I define positive momentum as persistent upward movement above a trendline over short, medium and long time frames. The charts below shows GDX over two time frames (long = 7 years) and (short =3 months). By charting and setting some rules I am trying to accept a certain amount of volatility over the short term while trying to capture a short term upward movement spike. For GDX these short term spikes tend to be 20 -30%. The first chart show a number of these periodic short spikes. Regardless to the direction of the long term trend (up or down) these short term spike seem to consistently exist.

My short term rules are:

1. I entry the investment after a "higher lows" trend has been established (I try to confirm this with 5-10 days of data).
2. Any 10% gain is captured as a gain and invested elsewhere.
3. A 10% drop from any rolling new high is a trigger to end the short term investment.
4. I re-entry the investment after a new "higher low" trend has been re-established (again, I try to confirm this with 5-10 days of data).

Here GDX's long term chart showing these many short term "spikes" (a 20-30% movement in these short spikes).

image

Here's the last three months (25% upward spike movement). Over the short term, GDX has been making "higher lows" in a pretty consistent manner. You can see it has bounced off the trend line I've drawn a number of times over the last 3 months. This week it is testing the short term trend line again and actually seems to have broken through. I am using GDX's price of $25 (which is 10% below its rolling high price of $27.73) as a potential trigger point to close out this momentum play. If it bouces up above the trendline I would be encouraged to hold this position. I'll see how this works out by weeks end.

I would be interested in hearing from others who use a momentum strategy for all or part of your investments (speculations).

image

Comments

  • @bee, you seem to be reinventing technical trading with your own home-grown empirical observations. All of these observations have already been quantified and formalized in terms of moving averages, Bollinger bands, trend lines, convergence and divergence, etc. Suggest, you read a good primer on technical trading.

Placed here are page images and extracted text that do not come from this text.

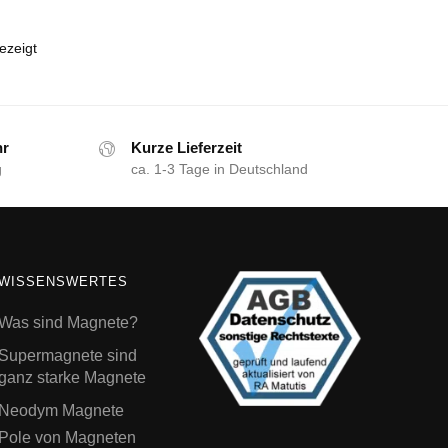
ezeigt
hr
Kurze Lieferzeit
g
ca. 1-3 Tage in Deutschland
WISSENSWERTES
Was sind Magnete?
Supermagnete sind
ganz starke Magnete
Neodym Magnete
Pole von Magneten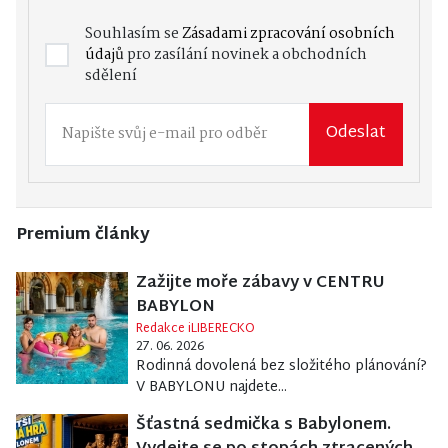
Souhlasím se
Zásadami zpracování osobních
údajů
pro zasílání novinek a obchodních
sdělení
Odeslat
Premium články
Zažijte moře zábavy v CENTRU
BABYLON
Redakce iLIBERECKO
27. 06. 2026
Rodinná dovolená bez složitého plánování?
V BABYLONU najdete...
Šťastná sedmička s Babylonem.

    It has been so studied that I would be skeptical of anyone coming up with anything new in this graphing and charting. Most new things work and then they don't anymore.

    My conclusions after studying these is that none of them provide a reliable indication EXCEPT as a self-fulfilling prophecy when enough people follow and act on it. The support and resistance lines work more often than not precisely because enough trading is based on it and self-sustain it. This is not very different from fundamentals based trading which works as long as enough people believe in it and act on it to influence the markets.

    So, my approach to this is not to do more reading of tea leaves to detect my own indicators or signals but rather exploit the herd behavior of people that do technical trading. Find the most popular technical indicators and use it as an indicator not because it has some magical crystal ball powers but because you can depend on the herd behavior based on the indicators.

    In a way, it is like front-running buy and sell technical indicators because enough people are going to act on it to influence the markets. When enough people start doing the same, then this strategy will not work any more.
  • I have done some momentum trading of my own over several years. One cautionary note is not to use volatile, narrow classes like gold miners. Institutional investors/big money can move in and out of these relatively quickly. You can get whip-sawed. It is better to stay with less volatile, persistent trends than volatile shorter-term trends. You should calibrate your exit stops based on volatility (you can only go by historical as an estimate anyways) over the time-frame of your expected trading scale (hours, days, months, etc.). Do some back-testing to see if your strategy can work. Back-testing is not a guarantee it will work in future, but at least it will eliminate some ideas that have high likelihood of failure. If you still want to trade, make sure you size your positions so that you can stomach the expected loss.